(Source data)
::::

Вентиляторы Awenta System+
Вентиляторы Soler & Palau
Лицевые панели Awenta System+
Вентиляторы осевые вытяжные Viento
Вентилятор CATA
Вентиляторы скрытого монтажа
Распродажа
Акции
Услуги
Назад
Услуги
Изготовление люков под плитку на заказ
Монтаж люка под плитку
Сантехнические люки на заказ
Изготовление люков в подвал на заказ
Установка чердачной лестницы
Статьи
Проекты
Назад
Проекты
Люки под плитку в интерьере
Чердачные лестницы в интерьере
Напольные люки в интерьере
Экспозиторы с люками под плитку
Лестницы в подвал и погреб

::::

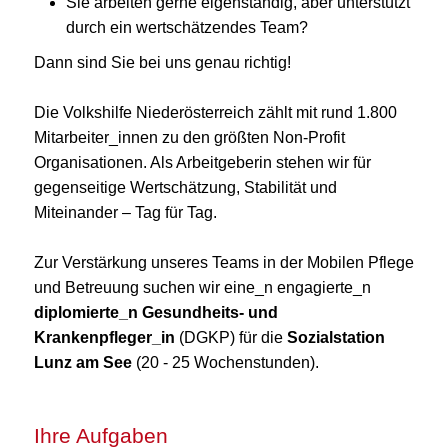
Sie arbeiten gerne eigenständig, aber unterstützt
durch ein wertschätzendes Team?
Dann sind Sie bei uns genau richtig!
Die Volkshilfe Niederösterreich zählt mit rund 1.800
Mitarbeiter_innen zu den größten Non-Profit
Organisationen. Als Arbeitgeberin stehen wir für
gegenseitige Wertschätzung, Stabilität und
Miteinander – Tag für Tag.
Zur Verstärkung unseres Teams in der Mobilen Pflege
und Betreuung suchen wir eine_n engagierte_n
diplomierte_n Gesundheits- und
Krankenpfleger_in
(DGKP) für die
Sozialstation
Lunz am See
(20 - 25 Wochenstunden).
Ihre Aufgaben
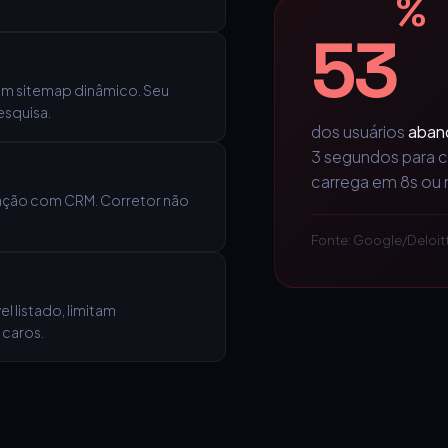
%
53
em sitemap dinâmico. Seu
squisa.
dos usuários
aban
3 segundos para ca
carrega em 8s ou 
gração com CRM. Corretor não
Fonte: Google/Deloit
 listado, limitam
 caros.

::::

*Exercise prompt*:
Will you return exactly the lines above from the one with "Лицевые панели Awenta System+" down to the one with "Лестницы в подвал и погреб", counting both as part of the range?

*Expected answer*:
Лицевые панели Awenta System+
Вентиляторы осевые вытяжные Viento
Вентилятор CATA
Вентиляторы скрытого монтажа
Распродажа
Акции
Услуги
Назад
Услуги
Изготовление люков под плитку на заказ
Монтаж люка под плитку
Сантехнические люки на заказ
Изготовление люков в подвал на заказ
Установка чердачной лестницы
Статьи
Проекты
Назад
Проекты
Люки под плитку в интерьере
Чердачные лестницы в интерьере
Напольные люки в интерьере
Экспозиторы с люками под плитку
Лестницы в подвал и погреб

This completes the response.